Exercise data:
▼▼▼
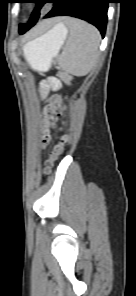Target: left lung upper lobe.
Wrapping results in <instances>:
<instances>
[{
  "mask_svg": "<svg viewBox=\"0 0 136 296\" xmlns=\"http://www.w3.org/2000/svg\"><path fill=\"white\" fill-rule=\"evenodd\" d=\"M50 1H52V0H36L34 3H36L37 6H36L35 10L32 13V16H31V19H30L29 23L28 24H25V25L24 24H20L19 30L20 29H23L25 27H32L36 23V21L38 20V18H39L40 8L42 7V5L44 3H49Z\"/></svg>",
  "mask_w": 136,
  "mask_h": 296,
  "instance_id": "obj_1",
  "label": "left lung upper lobe"
}]
</instances>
▲▲▲
Work instruction:
Leave out the pictures and set down everything else in the entries above exactly.

Problem solution:
Target: left lung upper lobe.
Wrapping results in <instances>:
<instances>
[{
  "mask_svg": "<svg viewBox=\"0 0 136 296\" xmlns=\"http://www.w3.org/2000/svg\"><path fill=\"white\" fill-rule=\"evenodd\" d=\"M50 1H52V0H36L34 3H36L37 6H36L35 10L32 13V16H31V19H30L29 23L28 24H25V25L24 24H20L19 30L20 29H23L25 27H32L36 23V21L38 20V18H39L40 8L42 7V5L44 3H49Z\"/></svg>",
  "mask_w": 136,
  "mask_h": 296,
  "instance_id": "obj_1",
  "label": "left lung upper lobe"
}]
</instances>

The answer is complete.